Life Bio hopes to be in the clinic with these lead indications in 2025, which would represent, says Rosenzweig-Lipson “a monumental step forward for the field of cellular rejuvenation”.
“Beyond the eye, we are evaluating the potential for cellular rejuvenation to treat a broad number of diseases of aging, with compelling preclinical data in neurodegenerative diseases like Alzheimer’s disease and frontotemporal dementia, as well as other ophthalmic disorders including dry age-related macular degeneration, and other forms of retinal degeneration,” she adds.
One reason Healthy Aging Month is an important and regular event is because the field of healthy aging and longevity is rapidly evolving, and Rosenzweig-Lipson predicts that pace and momentum will only increase over the next decade.
“We know more about the biology of aging than ever before,” she says. “We’re now at a point where we’re going to start seeing the scientific breakthroughs we’ve made in the lab in areas like cellular rejuvenation translate into breakthroughs in human medicine through the work of Life Bio and others in the biotechnology sector.”
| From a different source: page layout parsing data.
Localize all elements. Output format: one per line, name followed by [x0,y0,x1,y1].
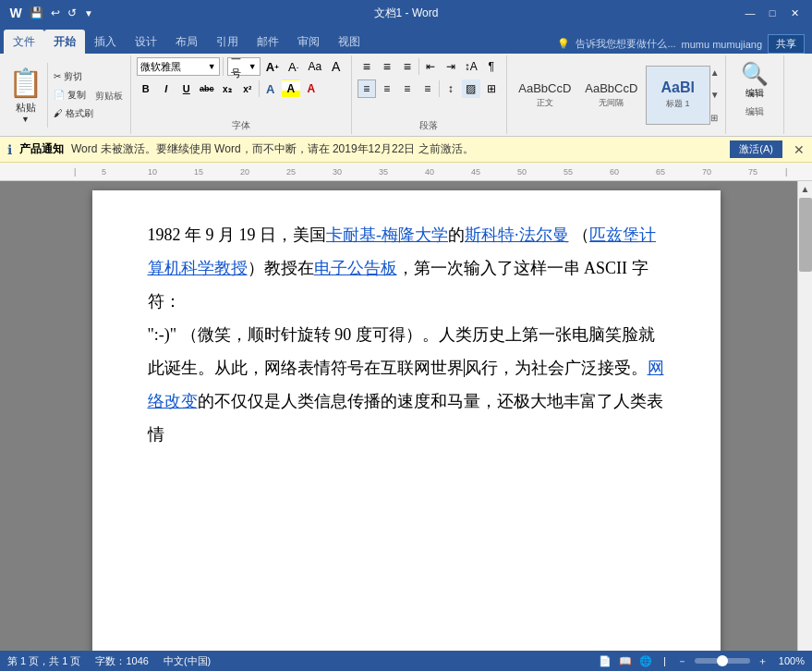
window-title: 文档1 - Word [374,6,439,21]
increase-font-button[interactable]: A+ [263,57,282,76]
view-read-mode-button[interactable]: 📖 [619,655,632,667]
bullets-button[interactable]: ≡ [358,57,376,76]
font-format-row: B I U abc x₂ x² A A A [137,79,321,98]
font-name-dropdown-icon[interactable]: ▼ [208,62,216,71]
save-button[interactable]: 💾 [28,6,45,20]
highlight-button[interactable]: A [282,79,300,98]
justify-button[interactable]: ≡ [418,79,437,98]
style-normal[interactable]: AaBbCcD 正文 [513,66,577,125]
subscript-button[interactable]: x₂ [218,79,236,98]
numbering-button[interactable]: ≡ [378,57,396,76]
word-count: 字数：1046 [95,654,148,668]
borders-button[interactable]: ⊞ [482,79,501,98]
vertical-scrollbar[interactable]: ▲ ▼ [797,181,812,669]
font-group: 微软雅黑 ▼ 一号 ▼ A+ A- Aa A B I U abc x₂ x² [131,55,352,134]
align-left-button[interactable]: ≡ [358,79,376,98]
link-network-change[interactable]: 网络改变 [148,359,664,410]
search-icon: 🔍 [741,61,769,87]
font-size-dropdown-icon[interactable]: ▼ [248,62,257,71]
customize-quick-access-button[interactable]: ▼ [82,7,95,19]
strikethrough-button[interactable]: abc [198,79,216,98]
link-scott-fahlman[interactable]: 斯科特·法尔曼 [465,226,569,244]
show-hide-button[interactable]: ¶ [482,57,501,76]
tab-mailings[interactable]: 邮件 [248,30,288,54]
paragraph-top-row: ≡ ≡ ≡ ⇤ ⇥ ↕A ¶ [358,57,501,76]
multilevel-list-button[interactable]: ≡ [398,57,417,76]
bold-button[interactable]: B [137,79,155,98]
minimize-button[interactable]: — [740,6,760,20]
underline-button[interactable]: U [177,79,196,98]
tab-layout[interactable]: 布局 [166,30,207,54]
styles-scroll-up-button[interactable]: ▲ [710,67,720,78]
ribbon-toolbar: 📋 粘贴 ▼ ✂ 剪切 📄 复制 🖌 格式刷 剪贴板 微软雅黑 ▼ 一号 [0,54,812,137]
zoom-in-button[interactable]: ＋ [757,654,768,668]
decrease-font-button[interactable]: A- [285,57,303,76]
scroll-up-button[interactable]: ▲ [798,181,813,196]
zoom-out-button[interactable]: － [677,654,687,668]
decrease-indent-button[interactable]: ⇤ [421,57,440,76]
window-controls: — □ ✕ [740,6,805,20]
style-no-spacing-preview: AaBbCcD [585,81,637,95]
paragraph-bottom-row: ≡ ≡ ≡ ≡ ↕ ▨ ⊞ [358,79,501,98]
share-button[interactable]: 共享 [768,34,805,54]
clipboard-sub: ✂ 剪切 📄 复制 🖌 格式刷 [52,69,95,121]
increase-indent-button[interactable]: ⇥ [442,57,460,76]
superscript-button[interactable]: x² [238,79,257,98]
undo-button[interactable]: ↩ [49,6,62,20]
document-page[interactable]: 1982 年 9 月 19 日，美国卡耐基-梅隆大学的斯科特·法尔曼 （匹兹堡计… [92,190,721,669]
text-effect-button[interactable]: A [261,79,280,98]
styles-expand-button[interactable]: ⊞ [710,113,720,123]
notification-close-button[interactable]: ✕ [794,142,805,157]
view-web-button[interactable]: 🌐 [639,655,652,667]
scroll-thumb[interactable] [799,198,812,272]
style-normal-preview: AaBbCcD [518,81,571,95]
copy-button[interactable]: 📄 复制 [52,88,95,103]
shading-button[interactable]: ▨ [462,79,480,98]
font-name-row: 微软雅黑 ▼ 一号 ▼ A+ A- Aa A [137,57,345,76]
styles-scroll-down-button[interactable]: ▼ [710,90,720,100]
zoom-slider-thumb[interactable] [717,655,728,666]
redo-button[interactable]: ↺ [66,6,79,20]
change-case-button[interactable]: Aa [306,57,324,76]
sort-button[interactable]: ↕A [462,57,480,76]
page-count: 第 1 页，共 1 页 [7,654,80,668]
tab-insert[interactable]: 插入 [85,30,126,54]
word-logo-icon: W [7,5,24,21]
style-heading1[interactable]: AaBl 标题 1 [646,66,710,125]
link-carnegie-mellon[interactable]: 卡耐基-梅隆大学 [326,226,448,244]
notification-message: Word 未被激活。要继续使用 Word，而不中断，请在 2019年12月22日… [71,141,722,157]
find-button[interactable]: 🔍 编辑 [732,57,778,104]
align-center-button[interactable]: ≡ [378,79,396,98]
quick-access-toolbar: 💾 ↩ ↺ ▼ [28,6,95,20]
font-name-selector[interactable]: 微软雅黑 ▼ [137,57,220,76]
font-color-button[interactable]: A [302,79,321,98]
font-size-selector[interactable]: 一号 ▼ [227,57,261,76]
styles-group: AaBbCcD 正文 AaBbCcD 无间隔 AaBl 标题 1 ▲ ▼ ⊞ 样… [507,55,726,134]
editing-group-label: 编辑 [745,105,764,118]
view-print-layout-button[interactable]: 📄 [599,655,612,667]
paste-button[interactable]: 📋 粘贴 ▼ [7,63,48,128]
title-bar: W 💾 ↩ ↺ ▼ 文档1 - Word — □ ✕ [0,0,812,26]
tab-review[interactable]: 审阅 [288,30,329,54]
style-heading1-preview: AaBl [661,79,695,96]
style-no-spacing[interactable]: AaBbCcD 无间隔 [579,66,644,125]
format-painter-button[interactable]: 🖌 格式刷 [52,106,95,121]
tab-view[interactable]: 视图 [329,30,370,54]
tab-file[interactable]: 文件 [4,30,44,54]
italic-button[interactable]: I [157,79,176,98]
title-bar-left: W 💾 ↩ ↺ ▼ [7,5,95,21]
help-prompt[interactable]: 告诉我您想要做什么... [576,37,675,51]
line-spacing-button[interactable]: ↕ [442,79,460,98]
clear-format-button[interactable]: A [327,57,345,76]
align-right-button[interactable]: ≡ [398,79,417,98]
tab-home[interactable]: 开始 [44,30,85,54]
tab-references[interactable]: 引用 [207,30,248,54]
activate-button[interactable]: 激活(A) [730,140,782,158]
maximize-button[interactable]: □ [762,6,782,20]
cut-button[interactable]: ✂ 剪切 [52,69,95,84]
close-button[interactable]: ✕ [784,6,805,20]
zoom-level: 100% [779,655,805,666]
link-bbs[interactable]: 电子公告板 [314,259,397,277]
font-name-value: 微软雅黑 [140,60,181,74]
tab-design[interactable]: 设计 [126,30,166,54]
Rosenzweig-Lipson believes the biggest impact this will have on human health is the extension of healthspan – the number of healthy years of our lives.
“We know that the progressive deterioration of our health as we age has significant impact not only on our livelihood but places a large burden on society for the care and support of the aging population. I’m most excited by advancements like cellular rejuvenation that promise to extend healthspan.”